Issue 26 : 24 March 2019

Talofa Lava, Kia Orana, Malo E Leilei, Tena Koutou, Hello ...

... and welcome to the latest issue of “For The Love Of The Game”, the official e-zine of the New Zealand Amateur Sport Association Inc. We hope you enjoy reading the articles below. 

If you have any feedback on this issue, ideas for future articles, or would like to contact the Editor, please click here. And, you are invited to forward the e-zine to others you know, who may be interested in reading it.

If you are interested in applying for membership of the Association, please click here.


Fraser Park Sportsville ...

Today, after 8 years of planning and an investment of $15 million, the Fraser Park Sportsville (also known as the Ricoh Sports Centre) in Avalon, Hutt City, had its Grand Opening.

8 amateur sports entities are affiliated to the new sporting hub: Avalon Rugby; Fraser Park Squash; Lower Hutt City AFC; Taita Cricket; Naenae Hockey; Dodgers Softball; the Hutt Valley Softball Association; and the National Hockey Stadium Trust.



Hutt City’s General Manager of City & Community Services, Matt Reid, notes that the new facility was developed recognising the challenges facing amateur sport in the community, including falling participation, increasing costs and fewer volunteers.


(Matt Reid was a key driver of the Sportsville development at Fraser Park)


With 70% of the development cost funded by the Hutt City Council and the remainder achieved through fund-raising and corporate sponsorship, Reid acknowledges that it required the efforts of many passionate people to make the idea a reality.

Looking ahead, Reid sees that Fraser Park Sportsville will increase participation by children in sport, host regional and international sporting events and contribute to the general health and well-being of the local community.

The Association congratulates Matt and all of those involved in the development of Sportsville, for their roles in the creation of a fantastic community facility.


Recruiting More Volunteer Kids Sports Coaches ...

Last Thursday, on National Radio’s Nine-To-Noon programme, presenter Kathryn Ryan spoke with Sport New Zealand's Andy Rogers and Auckland Netball's Steph Bond, about the challenges arising from the falling number of junior coaches in amateur sports clubs.


(Many clubs are worried that they won't have enough coaches this winter sports season)


Findings from the Association’s 2018 National Survey of Amateur Sports Clubs were referenced by Kathryn as a catalyst for the discussion.

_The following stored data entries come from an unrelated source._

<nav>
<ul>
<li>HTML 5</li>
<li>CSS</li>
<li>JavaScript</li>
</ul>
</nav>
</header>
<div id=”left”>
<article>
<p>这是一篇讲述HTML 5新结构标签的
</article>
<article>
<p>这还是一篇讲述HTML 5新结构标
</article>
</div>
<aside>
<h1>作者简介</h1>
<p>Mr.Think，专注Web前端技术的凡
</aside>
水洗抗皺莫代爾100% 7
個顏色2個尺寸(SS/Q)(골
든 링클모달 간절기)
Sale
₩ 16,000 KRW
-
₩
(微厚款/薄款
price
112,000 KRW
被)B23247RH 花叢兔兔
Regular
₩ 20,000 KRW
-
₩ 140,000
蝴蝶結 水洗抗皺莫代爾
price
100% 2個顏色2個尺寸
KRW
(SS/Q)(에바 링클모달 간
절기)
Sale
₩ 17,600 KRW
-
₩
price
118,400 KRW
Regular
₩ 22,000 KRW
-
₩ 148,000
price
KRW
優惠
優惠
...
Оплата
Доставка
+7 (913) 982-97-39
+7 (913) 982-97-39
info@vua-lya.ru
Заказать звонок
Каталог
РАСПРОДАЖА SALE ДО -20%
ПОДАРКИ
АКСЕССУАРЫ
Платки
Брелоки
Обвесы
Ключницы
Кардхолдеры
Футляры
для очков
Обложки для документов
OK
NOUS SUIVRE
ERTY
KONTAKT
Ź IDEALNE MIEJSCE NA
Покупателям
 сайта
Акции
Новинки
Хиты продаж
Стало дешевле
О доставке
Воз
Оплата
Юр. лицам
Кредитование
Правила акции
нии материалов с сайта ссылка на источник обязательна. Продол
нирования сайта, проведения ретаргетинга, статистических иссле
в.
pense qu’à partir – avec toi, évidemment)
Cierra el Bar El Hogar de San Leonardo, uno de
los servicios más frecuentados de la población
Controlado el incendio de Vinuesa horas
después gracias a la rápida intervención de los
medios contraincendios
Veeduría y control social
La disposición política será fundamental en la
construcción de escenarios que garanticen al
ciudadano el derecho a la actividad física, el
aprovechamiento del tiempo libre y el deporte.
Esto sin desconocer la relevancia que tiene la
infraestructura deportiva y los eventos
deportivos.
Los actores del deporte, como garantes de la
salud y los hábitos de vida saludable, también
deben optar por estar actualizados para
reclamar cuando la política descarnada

You can listen to the programme, by clicking here.


Viewpoint : “The Monro Cup” ...

In the world of elite sport, little consideration is given to parallel pathways whereby talented players, not seeking professional status or opportunities, can still achieve community recognition for their talent and skill. Football has long recognised this need and created “the Chatham Cup” in which amateur players (including school teams) can compete in a national knock-out competition in which one team is eventually crowned as the National Club Champion.


(J. McCosh, Captain of the Thistle AFC team, winners of the Chatham Cup in 1934)


Another major sporting code, Rugby Union, is facing immense challenges in maintaining and growing participation in community clubs. It seems unusual that a similar type of competition has not been created as an incentive to keep players in the game for this sporting code. It may well be that their investment in Super Rugby franchises has curtailed possible enthusiasm for the idea among the major Provincial Unions.

However, for the purposes of discussion why not consider establishing “The Monro Cup” for Rugby Union? This could be: a National Tournament played over six months, (March to September); administered (and funded from the Quarter-Finals onwards) by New Zealand Rugby; open to any team playing in a Provincial Union premier club competition, with eligible players not to be contracted to New Zealand Rugby or their Provincial Union, in any manner.

Why "the Monro Cup"?

Charles John Monro was born in Nelson, and is considered to be one of those responsible for the introduction of Rugby Union to New Zealand. New Zealanders initially mainly played a form of football known as “the Australian code”. In 1870, Monro “persuaded those so engaged to change to Rugby [Union], thus playing a large part toward organising the new code”. “He also took part in the first interprovincial Rugby match Between Nelson and Wellington, played on the Petone Paddock, near the site where the railway station now stands.”


(Charles Monro, known as "the father" of New Zealand Rugby Union)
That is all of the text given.